§ **ASSIGNED TASK**: The required answer is each line in the entries below where "données" occurs.
========================================
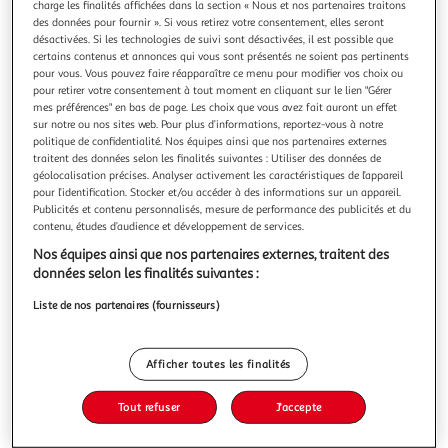
charge les finalités affichées dans la section « Nous et nos partenaires traitons
des données pour fournir ». Si vous retirez votre consentement, elles seront
désactivées. Si les technologies de suivi sont désactivées, il est possible que
certains contenus et annonces qui vous sont présentés ne soient pas pertinents
pour vous. Vous pouvez faire réapparaître ce menu pour modifier vos choix ou
pour retirer votre consentement à tout moment en cliquant sur le lien "Gérer
CITY HUNTER TOME 7 . PERFECT EDITION, Hojo
mes préférences" en bas de page. Les choix que vous avez fait auront un effet
Tsukasa
sur notre ou nos sites web. Pour plus d’informations, reportez-vous à notre
Ryo et Kaori ensemble ? ! C'est en tout cas ce que croit le
politique de confidentialité. Nos équipes ainsi que nos partenaires externes
Renard Argenté qui, pour se venger de l'humiliation que lui
traitent des données selon les finalités suivantes : Utiliser des données de
géolocalisation précises. Analyser activement les caractéristiques de l’appareil
a infligée City Hunter au cours d'une précédente mission,
En savoir +
pour l’identification. Stocker et/ou accéder à des informations sur un appareil.
décide de s'en prendre à la jeune femme. Mais
Publicités et contenu personnalisés, mesure de performance des publicités et du
Vous voulez connaître le prix de ce produit ?
malheureusement pour le criminel, Ryo ne semble pas très
contenu, études d’audience et développement de services.
inquiet pour sa par
Afficher le prix
Nos équipes ainsi que nos partenaires externes, traitent des
données selon les finalités suivantes :
Liste de nos partenaires (fournisseurs)
Description
Afficher toutes les finalités
Caractéristiques
Tout refuser
J'accepte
========================================
§ **RESULT OF THIS TASK**:
des données pour fournir ». Si vous retirez votre consentement, elles seront
traitent des données selon les finalités suivantes : Utiliser des données de
données selon les finalités suivantes :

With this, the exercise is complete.